*To do*:
Write out all of the entries that follow, word for word, but skip the pictures.

*Data for this exercise*:
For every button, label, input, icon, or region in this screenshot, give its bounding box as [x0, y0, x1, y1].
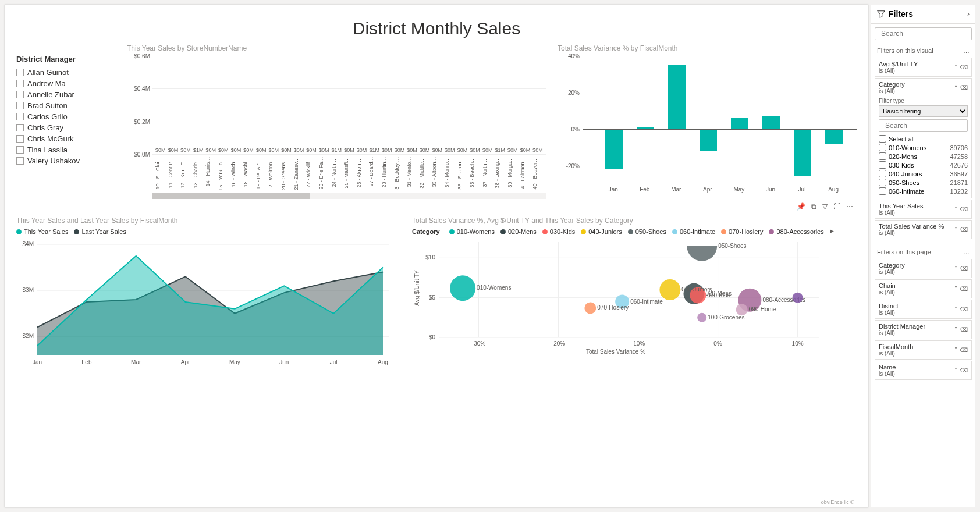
bar-chart-scrollbar[interactable]	[152, 193, 546, 199]
filter-value-row[interactable]: 060-Intimate13232	[879, 187, 968, 195]
chevron-down-icon[interactable]: ˅	[954, 265, 957, 272]
checkbox[interactable]	[879, 152, 886, 160]
clear-icon[interactable]: ⌫	[960, 326, 968, 333]
clear-icon[interactable]: ⌫	[960, 367, 968, 374]
filter-value-row[interactable]: 030-Kids42676	[879, 161, 968, 169]
more-icon[interactable]: ⋯	[846, 202, 853, 211]
slicer-item[interactable]: Carlos Grilo	[16, 111, 115, 122]
more-icon[interactable]: …	[963, 248, 970, 255]
bubble[interactable]	[584, 302, 596, 314]
legend-item[interactable]: Last Year Sales	[74, 228, 126, 235]
bubble[interactable]	[659, 279, 680, 300]
legend-item[interactable]: 020-Mens	[500, 228, 537, 235]
slicer-item[interactable]: Chris Gray	[16, 122, 115, 133]
filter-card[interactable]: Chainis (All)˅⌫	[875, 279, 972, 298]
bar-chart-this-year-sales[interactable]: This Year Sales by StoreNumberName $0.0M…	[127, 44, 546, 207]
bubble[interactable]	[450, 275, 475, 301]
filter-values-search[interactable]	[879, 119, 968, 132]
focus-icon[interactable]: ⛶	[833, 202, 840, 211]
filter-icon[interactable]: ▽	[822, 202, 828, 211]
slicer-item[interactable]: Brad Sutton	[16, 100, 115, 111]
scatter-chart-category[interactable]: 📌 ⧉ ▽ ⛶ ⋯ Total Sales Variance %, Avg $/…	[412, 216, 857, 391]
checkbox[interactable]	[879, 187, 886, 195]
filter-card[interactable]: Avg $/Unit TYis (All)˅⌫	[875, 58, 972, 77]
variance-bar[interactable]	[762, 116, 780, 129]
legend-item[interactable]: 070-Hosiery	[721, 228, 763, 235]
slicer-item[interactable]: Annelie Zubar	[16, 89, 115, 100]
checkbox[interactable]	[879, 161, 886, 169]
clear-icon[interactable]: ⌫	[960, 206, 968, 212]
clear-icon[interactable]: ⌫	[960, 226, 968, 233]
variance-bar[interactable]	[794, 129, 811, 177]
legend-item[interactable]: 050-Shoes	[628, 228, 666, 235]
legend-more-icon[interactable]: ▶	[830, 228, 834, 235]
chevron-down-icon[interactable]: ˅	[954, 306, 957, 312]
legend-item[interactable]: 010-Womens	[449, 228, 495, 235]
filter-value-row[interactable]: 040-Juniors36597	[879, 169, 968, 178]
chevron-down-icon[interactable]: ˅	[954, 367, 957, 374]
filter-value-row[interactable]: 050-Shoes21871	[879, 178, 968, 187]
filter-card[interactable]: This Year Salesis (All)˅⌫	[875, 200, 972, 219]
checkbox-icon[interactable]	[16, 146, 24, 154]
variance-bar[interactable]	[825, 129, 843, 144]
slicer-item[interactable]: Valery Ushakov	[16, 155, 115, 166]
chevron-down-icon[interactable]: ˅	[954, 226, 957, 233]
legend-item[interactable]: 080-Accessories	[769, 228, 823, 235]
checkbox[interactable]	[879, 144, 886, 151]
search-input[interactable]	[885, 122, 972, 130]
filter-card[interactable]: Districtis (All)˅⌫	[875, 300, 972, 319]
slicer-item[interactable]: Chris McGurk	[16, 133, 115, 144]
clear-icon[interactable]: ⌫	[960, 306, 968, 312]
filter-value-row[interactable]: Select all	[879, 134, 968, 143]
filter-value-row[interactable]: 010-Womens39706	[879, 143, 968, 152]
slicer-item[interactable]: Tina Lassila	[16, 144, 115, 155]
checkbox-icon[interactable]	[16, 124, 24, 131]
filter-card[interactable]: District Manageris (All)˅⌫	[875, 320, 972, 339]
copy-icon[interactable]: ⧉	[811, 202, 816, 211]
legend-item[interactable]: 030-Kids	[542, 228, 575, 235]
chevron-down-icon[interactable]: ˅	[954, 326, 957, 333]
chevron-right-icon[interactable]: ›	[967, 10, 970, 18]
legend-item[interactable]: 040-Juniors	[581, 228, 622, 235]
chevron-up-icon[interactable]: ˄	[954, 84, 957, 91]
checkbox[interactable]	[879, 179, 886, 186]
variance-bar[interactable]	[700, 129, 717, 151]
variance-bar[interactable]	[605, 129, 623, 169]
clear-icon[interactable]: ⌫	[960, 84, 968, 91]
filter-card[interactable]: Categoryis (All)˄⌫Filter typeBasic filte…	[875, 78, 972, 198]
chevron-down-icon[interactable]: ˅	[954, 64, 957, 70]
variance-bar-chart[interactable]: Total Sales Variance % by FiscalMonth -2…	[558, 44, 857, 207]
checkbox[interactable]	[879, 135, 886, 143]
bubble[interactable]	[687, 246, 717, 261]
chevron-down-icon[interactable]: ˅	[954, 347, 957, 353]
bubble[interactable]	[697, 313, 706, 322]
filter-card[interactable]: Total Sales Variance %is (All)˅⌫	[875, 220, 972, 239]
checkbox-icon[interactable]	[16, 135, 24, 143]
filter-type-select[interactable]: Basic filtering	[879, 105, 968, 117]
slicer-item[interactable]: Andrew Ma	[16, 78, 115, 89]
more-icon[interactable]: …	[963, 47, 970, 54]
filters-search[interactable]	[875, 27, 972, 40]
clear-icon[interactable]: ⌫	[960, 265, 968, 272]
search-input[interactable]	[881, 30, 968, 38]
pin-icon[interactable]: 📌	[797, 202, 805, 211]
chevron-down-icon[interactable]: ˅	[954, 286, 957, 292]
checkbox-icon[interactable]	[16, 102, 24, 109]
chevron-down-icon[interactable]: ˅	[954, 206, 957, 212]
filter-card[interactable]: Nameis (All)˅⌫	[875, 361, 972, 380]
checkbox-icon[interactable]	[16, 91, 24, 98]
checkbox[interactable]	[879, 170, 886, 177]
slicer-item[interactable]: Allan Guinot	[16, 67, 115, 78]
checkbox-icon[interactable]	[16, 157, 24, 165]
filter-value-row[interactable]: 020-Mens47258	[879, 152, 968, 161]
checkbox-icon[interactable]	[16, 80, 24, 87]
scrollbar-thumb[interactable]	[152, 193, 310, 199]
checkbox-icon[interactable]	[16, 69, 24, 76]
legend-item[interactable]: This Year Sales	[16, 228, 68, 235]
filter-card[interactable]: Categoryis (All)˅⌫	[875, 259, 972, 278]
legend-item[interactable]: 060-Intimate	[672, 228, 715, 235]
checkbox-icon[interactable]	[16, 113, 24, 120]
variance-bar[interactable]	[668, 65, 686, 129]
variance-bar[interactable]	[731, 118, 748, 129]
clear-icon[interactable]: ⌫	[960, 347, 968, 353]
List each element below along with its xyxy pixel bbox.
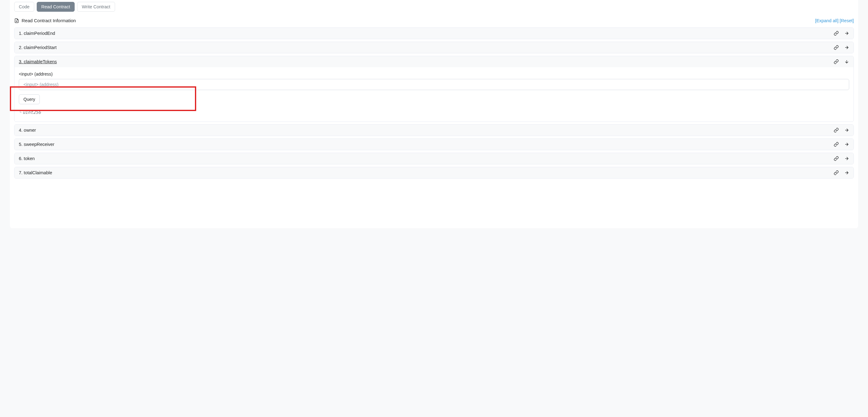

*Result of this task*:
For every button, label, input, icon, or region in this screenshot, give its bounding box as [x0, y0, x1, y1].
bar-chart-scrollbar[interactable]	[152, 193, 546, 199]
filter-value-row[interactable]: 060-Intimate13232	[879, 187, 968, 195]
chevron-down-icon[interactable]: ˅	[954, 265, 957, 272]
checkbox[interactable]	[879, 152, 886, 160]
clear-icon[interactable]: ⌫	[960, 326, 968, 333]
clear-icon[interactable]: ⌫	[960, 367, 968, 374]
filter-value-row[interactable]: 030-Kids42676	[879, 161, 968, 169]
more-icon[interactable]: ⋯	[846, 202, 853, 211]
slicer-item[interactable]: Carlos Grilo	[16, 111, 115, 122]
more-icon[interactable]: …	[963, 248, 970, 255]
bubble[interactable]	[584, 302, 596, 314]
legend-item[interactable]: Last Year Sales	[74, 228, 126, 235]
bubble[interactable]	[659, 279, 680, 300]
legend-item[interactable]: 020-Mens	[500, 228, 537, 235]
slicer-item[interactable]: Chris Gray	[16, 122, 115, 133]
filter-card[interactable]: Chainis (All)˅⌫	[875, 279, 972, 298]
bar-chart-this-year-sales[interactable]: This Year Sales by StoreNumberName $0.0M…	[127, 44, 546, 207]
bubble[interactable]	[450, 275, 475, 301]
filter-values-search[interactable]	[879, 119, 968, 132]
focus-icon[interactable]: ⛶	[833, 202, 840, 211]
filter-icon[interactable]: ▽	[822, 202, 828, 211]
slicer-item[interactable]: Brad Sutton	[16, 100, 115, 111]
scatter-chart-category[interactable]: 📌 ⧉ ▽ ⛶ ⋯ Total Sales Variance %, Avg $/…	[412, 216, 857, 391]
checkbox[interactable]	[879, 187, 886, 195]
filter-card[interactable]: Avg $/Unit TYis (All)˅⌫	[875, 58, 972, 77]
variance-bar[interactable]	[762, 116, 780, 129]
legend-item[interactable]: 070-Hosiery	[721, 228, 763, 235]
slicer-item[interactable]: Annelie Zubar	[16, 89, 115, 100]
checkbox[interactable]	[879, 161, 886, 169]
clear-icon[interactable]: ⌫	[960, 206, 968, 212]
clear-icon[interactable]: ⌫	[960, 226, 968, 233]
variance-bar[interactable]	[794, 129, 811, 177]
legend-item[interactable]: 050-Shoes	[628, 228, 666, 235]
legend-more-icon[interactable]: ▶	[830, 228, 834, 235]
chevron-down-icon[interactable]: ˅	[954, 306, 957, 312]
legend-item[interactable]: 010-Womens	[449, 228, 495, 235]
filter-value-row[interactable]: 040-Juniors36597	[879, 169, 968, 178]
chevron-down-icon[interactable]: ˅	[954, 367, 957, 374]
filter-value-row[interactable]: 050-Shoes21871	[879, 178, 968, 187]
filter-card[interactable]: This Year Salesis (All)˅⌫	[875, 200, 972, 219]
checkbox-icon[interactable]	[16, 146, 24, 154]
variance-bar[interactable]	[825, 129, 843, 144]
slicer-item[interactable]: Valery Ushakov	[16, 155, 115, 166]
chevron-down-icon[interactable]: ˅	[954, 226, 957, 233]
legend-item[interactable]: 080-Accessories	[769, 228, 823, 235]
checkbox[interactable]	[879, 144, 886, 151]
search-input[interactable]	[885, 122, 972, 130]
filter-card[interactable]: Districtis (All)˅⌫	[875, 300, 972, 319]
slicer-item[interactable]: Chris McGurk	[16, 133, 115, 144]
clear-icon[interactable]: ⌫	[960, 306, 968, 312]
filter-value-row[interactable]: Select all	[879, 134, 968, 143]
filter-value-row[interactable]: 010-Womens39706	[879, 143, 968, 152]
slicer-item[interactable]: Tina Lassila	[16, 144, 115, 155]
checkbox-icon[interactable]	[16, 124, 24, 131]
filter-card[interactable]: District Manageris (All)˅⌫	[875, 320, 972, 339]
copy-icon[interactable]: ⧉	[811, 202, 816, 211]
legend-item[interactable]: 030-Kids	[542, 228, 575, 235]
chevron-down-icon[interactable]: ˅	[954, 326, 957, 333]
chevron-right-icon[interactable]: ›	[967, 10, 970, 18]
legend-item[interactable]: 040-Juniors	[581, 228, 622, 235]
chevron-up-icon[interactable]: ˄	[954, 84, 957, 91]
checkbox[interactable]	[879, 179, 886, 186]
variance-bar[interactable]	[700, 129, 717, 151]
variance-bar[interactable]	[605, 129, 623, 169]
clear-icon[interactable]: ⌫	[960, 84, 968, 91]
filter-card[interactable]: Categoryis (All)˄⌫Filter typeBasic filte…	[875, 78, 972, 198]
chevron-down-icon[interactable]: ˅	[954, 64, 957, 70]
variance-bar-chart[interactable]: Total Sales Variance % by FiscalMonth -2…	[558, 44, 857, 207]
checkbox[interactable]	[879, 135, 886, 143]
bubble[interactable]	[687, 246, 717, 261]
chevron-down-icon[interactable]: ˅	[954, 347, 957, 353]
bubble[interactable]	[697, 313, 706, 322]
filter-card[interactable]: Total Sales Variance %is (All)˅⌫	[875, 220, 972, 239]
checkbox-icon[interactable]	[16, 135, 24, 143]
filter-type-select[interactable]: Basic filtering	[879, 105, 968, 117]
slicer-item[interactable]: Andrew Ma	[16, 78, 115, 89]
more-icon[interactable]: …	[963, 47, 970, 54]
filters-search[interactable]	[875, 27, 972, 40]
clear-icon[interactable]: ⌫	[960, 265, 968, 272]
search-input[interactable]	[881, 30, 968, 38]
pin-icon[interactable]: 📌	[797, 202, 805, 211]
chevron-down-icon[interactable]: ˅	[954, 286, 957, 292]
checkbox-icon[interactable]	[16, 102, 24, 109]
chevron-down-icon[interactable]: ˅	[954, 206, 957, 212]
filter-card[interactable]: Nameis (All)˅⌫	[875, 361, 972, 380]
checkbox-icon[interactable]	[16, 91, 24, 98]
checkbox[interactable]	[879, 170, 886, 177]
slicer-item[interactable]: Allan Guinot	[16, 67, 115, 78]
checkbox-icon[interactable]	[16, 157, 24, 165]
filter-value-row[interactable]: 020-Mens47258	[879, 152, 968, 161]
checkbox-icon[interactable]	[16, 80, 24, 87]
scrollbar-thumb[interactable]	[152, 193, 310, 199]
checkbox-icon[interactable]	[16, 69, 24, 76]
legend-item[interactable]: This Year Sales	[16, 228, 68, 235]
filter-card[interactable]: Categoryis (All)˅⌫	[875, 259, 972, 278]
legend-item[interactable]: 060-Intimate	[672, 228, 715, 235]
checkbox-icon[interactable]	[16, 113, 24, 120]
variance-bar[interactable]	[668, 65, 686, 129]
variance-bar[interactable]	[731, 118, 748, 129]
clear-icon[interactable]: ⌫	[960, 347, 968, 353]
List each element below along with its xyxy pixel bbox.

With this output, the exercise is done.